Link
Simplicators for sanity
For those rainy days when integrating with a not-entirely sane system is getting you down:
A Simplicator introduces a new seam into the system that did not exist when the service's byzantine API was used directly. As well helping us test the system, I've noticed that this seam is ideal for monitoring and regularing our systems' use of external services. If a widely supported protocol is used, we can do this with off-the-shelf components.
The Simplicator is a component that lives outside the architecture of your system. It exports a sane interface to your system. You test it separately from your system. Its only purpose in life is to deal with the insanity of others.
Hell is other people’s systems; QED this is a heavenly idea.
Smelly obsessions
Get Rid of That Code Smell - Primitive Obsession:
Think about it this way: would you use a string to represent a date? You could, right? Just create a string, let’s say "2012-06-25" and you’ve got a date! Well, no, not really – it’s a string. It doesn’t have semantics of a date, it’s missing a lot of useful methods that are available in an instance of Date class. You should definitely use Date class and that’s probably obvious for everybody. This is exactly what Primitive Obsession smell is about.

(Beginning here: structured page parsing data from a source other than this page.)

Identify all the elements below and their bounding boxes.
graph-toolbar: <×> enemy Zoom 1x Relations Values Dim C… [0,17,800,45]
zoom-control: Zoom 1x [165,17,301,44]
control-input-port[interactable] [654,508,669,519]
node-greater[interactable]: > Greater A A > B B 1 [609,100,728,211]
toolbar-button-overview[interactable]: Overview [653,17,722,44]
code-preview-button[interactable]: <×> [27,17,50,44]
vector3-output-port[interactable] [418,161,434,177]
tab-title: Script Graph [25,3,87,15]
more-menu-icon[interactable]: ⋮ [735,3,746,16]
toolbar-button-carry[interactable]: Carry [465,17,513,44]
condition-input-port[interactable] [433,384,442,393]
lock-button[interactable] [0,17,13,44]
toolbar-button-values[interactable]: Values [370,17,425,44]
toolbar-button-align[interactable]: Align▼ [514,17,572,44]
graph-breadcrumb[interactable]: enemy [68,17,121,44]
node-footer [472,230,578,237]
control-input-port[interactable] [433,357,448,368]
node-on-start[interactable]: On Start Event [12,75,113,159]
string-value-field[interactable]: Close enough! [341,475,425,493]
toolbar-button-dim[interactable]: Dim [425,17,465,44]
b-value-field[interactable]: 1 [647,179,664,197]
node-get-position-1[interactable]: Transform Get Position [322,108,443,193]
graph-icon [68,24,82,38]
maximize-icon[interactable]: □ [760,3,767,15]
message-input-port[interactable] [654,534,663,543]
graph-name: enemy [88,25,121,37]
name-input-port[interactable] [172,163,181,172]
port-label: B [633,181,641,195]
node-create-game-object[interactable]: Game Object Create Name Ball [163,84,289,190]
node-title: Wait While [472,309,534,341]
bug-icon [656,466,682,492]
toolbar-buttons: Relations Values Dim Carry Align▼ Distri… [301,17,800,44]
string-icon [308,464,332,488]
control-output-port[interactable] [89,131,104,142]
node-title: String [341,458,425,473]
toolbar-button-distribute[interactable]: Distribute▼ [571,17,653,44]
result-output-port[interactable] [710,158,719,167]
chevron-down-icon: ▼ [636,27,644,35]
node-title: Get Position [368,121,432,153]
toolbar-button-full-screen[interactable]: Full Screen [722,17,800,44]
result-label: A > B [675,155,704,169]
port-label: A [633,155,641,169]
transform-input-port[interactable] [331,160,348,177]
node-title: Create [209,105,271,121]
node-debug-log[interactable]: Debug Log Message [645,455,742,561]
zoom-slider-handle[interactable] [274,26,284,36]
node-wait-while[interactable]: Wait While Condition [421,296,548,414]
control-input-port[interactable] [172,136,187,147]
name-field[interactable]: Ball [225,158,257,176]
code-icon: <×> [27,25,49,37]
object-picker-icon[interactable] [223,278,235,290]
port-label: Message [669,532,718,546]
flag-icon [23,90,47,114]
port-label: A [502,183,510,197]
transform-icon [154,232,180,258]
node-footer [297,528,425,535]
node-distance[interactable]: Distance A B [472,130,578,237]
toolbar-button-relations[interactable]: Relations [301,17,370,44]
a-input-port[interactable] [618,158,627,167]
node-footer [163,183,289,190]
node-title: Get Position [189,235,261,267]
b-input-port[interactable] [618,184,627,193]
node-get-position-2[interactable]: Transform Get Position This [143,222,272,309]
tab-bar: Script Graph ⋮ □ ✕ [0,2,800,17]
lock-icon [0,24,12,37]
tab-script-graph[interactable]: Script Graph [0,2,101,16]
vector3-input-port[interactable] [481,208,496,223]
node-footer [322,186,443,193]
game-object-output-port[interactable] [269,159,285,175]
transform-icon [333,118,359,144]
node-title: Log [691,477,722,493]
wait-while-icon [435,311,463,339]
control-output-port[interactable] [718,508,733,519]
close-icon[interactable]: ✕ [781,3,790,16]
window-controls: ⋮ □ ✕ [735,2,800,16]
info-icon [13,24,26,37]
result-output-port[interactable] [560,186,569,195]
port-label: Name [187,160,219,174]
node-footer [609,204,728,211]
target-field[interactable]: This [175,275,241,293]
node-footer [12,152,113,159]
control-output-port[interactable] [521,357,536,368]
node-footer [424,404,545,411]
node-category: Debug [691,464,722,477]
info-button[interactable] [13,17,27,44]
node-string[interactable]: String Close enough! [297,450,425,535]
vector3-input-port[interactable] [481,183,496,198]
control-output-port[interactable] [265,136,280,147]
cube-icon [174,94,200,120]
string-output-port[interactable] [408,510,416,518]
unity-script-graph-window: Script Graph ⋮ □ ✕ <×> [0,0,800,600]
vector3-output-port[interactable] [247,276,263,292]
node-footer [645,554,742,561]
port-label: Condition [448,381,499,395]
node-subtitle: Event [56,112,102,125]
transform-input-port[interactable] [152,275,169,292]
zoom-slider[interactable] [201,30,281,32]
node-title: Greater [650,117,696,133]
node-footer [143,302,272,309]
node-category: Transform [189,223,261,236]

Rails developers can fall into another kind of obsession: framework obsession. Rails gives you folders for models, views, controllers, etc. Everything has to be one of those. Logic is shoehorned into models instead of put in objects unrelated to persistence. Controller methods and helpers grow huge with conditionals and accreted behavior.
This is partially an education and advocacy problem. Luckily, folks like Avdi Grimm, Corey Haines, Gary Bernhardt, and Steve Klabnik, amongst others, are spreading the word of how to use object oriented principles to design Rails applications without obsessing over the constructs in the Rails framework.
The second part is practice. Once you’ve educated yourself and bought into the notion that a Rails app isn’t all Rails classes, you’ve got to practice and struggle with the concepts. It won’t be pretty the first time; at least, it wasn’t for me. But with time, I’ve come to feel far better about how I design applications using both Rails principles and object-oriented principles.
How to think about organizing folders: don't.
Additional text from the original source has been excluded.